NetBSD Problem Report #51556

From jschauma@netmeister.org  Thu Oct 13 02:05:01 2016
Return-Path: <jschauma@netmeister.org>
Received: from mail.netbsd.org (mail.netbsd.org [199.233.217.200])
	(using TLSv1.2 with cipher ECDHE-RSA-AES256-GCM-SHA384 (256/256 bits))
	(Client CN "mail.netbsd.org", Issuer "Postmaster NetBSD.org" (verified OK))
	by mollari.NetBSD.org (Postfix) with ESMTPS id 567477A215
	for <gnats-bugs@gnats.NetBSD.org>; Thu, 13 Oct 2016 02:05:01 +0000 (UTC)
Message-Id: <20161013020459.4DC006513C@panix.netmeister.org>
Date: Wed, 12 Oct 2016 22:04:59 -0400 (EDT)
From: jschauma@netmeister.org
Reply-To: jschauma@netmeister.org
To: gnats-bugs@NetBSD.org
Subject: less(1) generates SIGTTOU if lacking a controlling terminal
X-Send-Pr-Version: 3.95

>Number:         51556
>Category:       bin
>Synopsis:       less(1) generates SIGTTOU if lacking a controlling terminal
>Confidential:   no
>Severity:       non-critical
>Priority:       low
>Responsible:    bin-bug-people
>State:          open
>Class:          sw-bug
>Submitter-Id:   net
>Arrival-Date:   Thu Oct 13 02:10:00 +0000 2016
>Last-Modified:  Mon Oct 31 05:13:50 +0000 2016
>Originator:     Jan Schaumann
>Release:        NetBSD 7.0.1
>Organization:

>Environment:
Architecture: x86_64
Machine: amd64
>Description:

I just chased down a bug in Debian's more(1) where more(1) called
tcsetattr(3) despire not having a controlling terminal:

https://bugs.debian.org/cgi-bin/bugreport.cgi?bug=840586

The same issue appears to exist in our less(1), but I haven't had the
time to pinpoint it in the code (which is notably more complex than
more(1)'s).

To summarize:

$ /bin/sh -c "timeout 30 /bin/sh -c \"ls | more\""
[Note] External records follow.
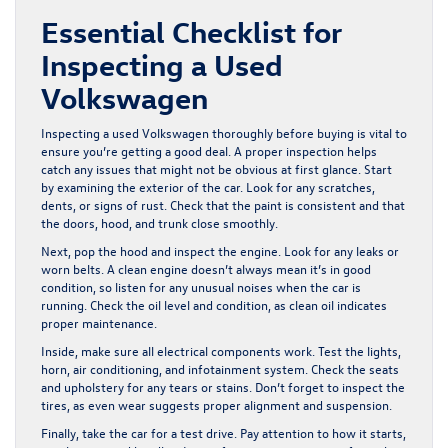
Essential Checklist for
Inspecting a Used
Volkswagen
Inspecting a used Volkswagen thoroughly before buying is vital to
ensure you’re getting a good deal. A proper inspection helps
catch any issues that might not be obvious at first glance. Start
by examining the exterior of the car. Look for any scratches,
dents, or signs of rust. Check that the paint is consistent and that
the doors, hood, and trunk close smoothly.
Next, pop the hood and inspect the engine. Look for any leaks or
worn belts. A clean engine doesn’t always mean it’s in good
condition, so listen for any unusual noises when the car is
running. Check the oil level and condition, as clean oil indicates
proper maintenance.
Inside, make sure all electrical components work. Test the lights,
horn, air conditioning, and infotainment system. Check the seats
and upholstery for any tears or stains. Don’t forget to inspect the
tires, as even wear suggests proper alignment and suspension.
Finally, take the car for a test drive. Pay attention to how it starts,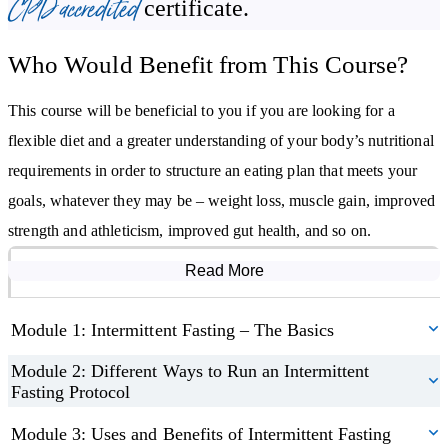
CPD accredited
certificate.
regulates what should be eaten, we will discuss how to align it
with the goals of intermittent fasting.
Who Would Benefit from This Course?
By studying this course, you will:
This course will be beneficial to you if you are looking for a
Know how to use intermittent fasting safely and effectively
flexible diet and a greater understanding of your body’s nutritional
Understand the benefits and uses of intermittent fasting
requirements in order to structure an eating plan that meets your
Learn about the nutritional requirements of the body
goals, whatever they may be – weight loss, muscle gain, improved
Be able to use intermittent fasting to reach specific goals
strength and athleticism, improved gut health, and so on.
Read More
Course Modules
Module 1: Intermittent Fasting – The Basics
Module 2: Different Ways to Run an Intermittent
Fasting Protocol
Module 3: Uses and Benefits of Intermittent Fasting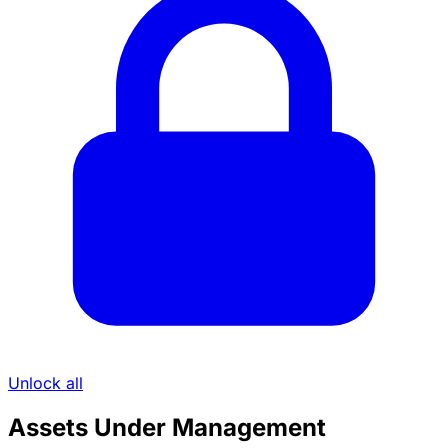
Unlock all
Assets Under Management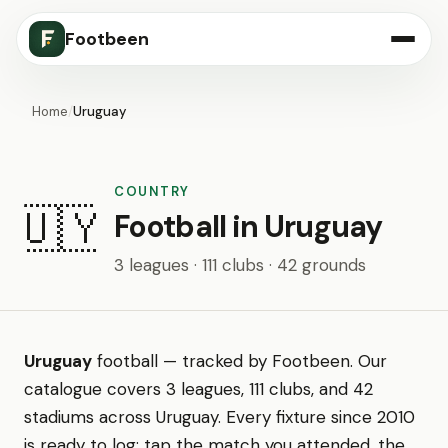
Footbeen
Home
/
Uruguay
COUNTRY
🇺🇾
Football in Uruguay
3 leagues · 111 clubs · 42 grounds
Uruguay
football — tracked by Footbeen. Our
catalogue covers 3 leagues, 111 clubs, and 42
stadiums across Uruguay. Every fixture since 2010
is ready to log: tap the match you attended, the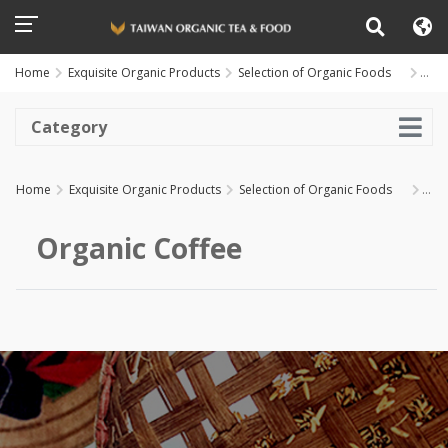
Home
Exquisite Organic Products
Selection of Organic Foods
Organic
Coffee
Category
Home
Exquisite Organic Products
Selection of Organic Foods
Organic
Coffee
Organic Coffee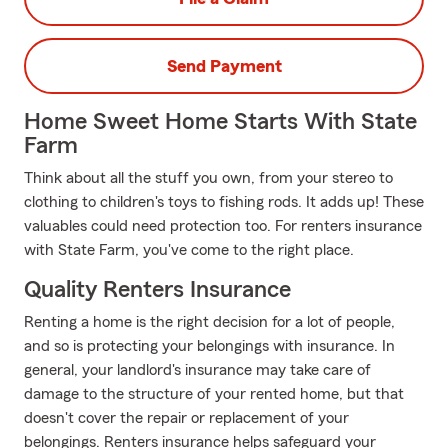
Send Payment
Home Sweet Home Starts With State
Farm
Think about all the stuff you own, from your stereo to
clothing to children's toys to fishing rods. It adds up! These
valuables could need protection too. For renters insurance
with State Farm, you've come to the right place.
Quality Renters Insurance
Renting a home is the right decision for a lot of people,
and so is protecting your belongings with insurance. In
general, your landlord's insurance may take care of
damage to the structure of your rented home, but that
doesn't cover the repair or replacement of your
belongings. Renters insurance helps safeguard your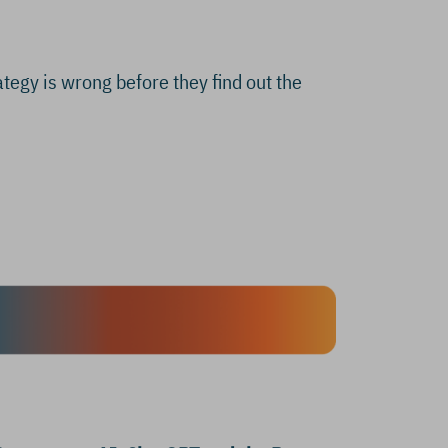
ategy is wrong before they find out the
will hang, since the second sh(1) is suspended after receiving SIGTTOU
generated by more(1) (which, in our case, is less(1)).

This is due to timeout(1) creating a new process group, leading to the
processes it invokes not having a controlling terminal.

$ ps x -o pid,ppid,pgid,tpgid,stat,comm | egrep "(/bin/sh|timeout|more)"
 4345 25691  4345 25691 S    timeout
 6811  4345  4345 25691 T    /bin/sh
13202  6811  4345 25691 T    more
25691 14973 25691 25691 S+   /bin/sh

Note that PIDs 4345, 6811, and 13202 are not in the process group 25691,
which has the controlling terminal.

If somebody more familiar with the less(1) codebase and terminal IO
could take a look where we might be issuing writes to the controlling
terminal (via ioctl(2), I suppose), that'd be great.


>How-To-Repeat:

$ /bin/sh -c "timeout 30 /bin/sh -c \"ls | more\""

>Fix:

Only perform write actions on stdout/stderr if

tcgetpgrp(fileno(stderr)) == getpgrp()

I suspect this check needs to be added in a few places in extern/bsd/less/dist/screen.c ?

>Release-Note:

>Audit-Trail:
From: David Holland <dholland-bugs@netbsd.org>
To: gnats-bugs@NetBSD.org
Cc: 
Subject: Re: bin/51556: less(1) generates SIGTTOU if lacking a controlling
 terminal
Date: Thu, 13 Oct 2016 02:38:58 +0000

 On Thu, Oct 13, 2016 at 02:10:00AM +0000, jschauma@netmeister.org wrote:
  > This is due to timeout(1) creating a new process group, leading to the
  > processes it invokes not having a controlling terminal.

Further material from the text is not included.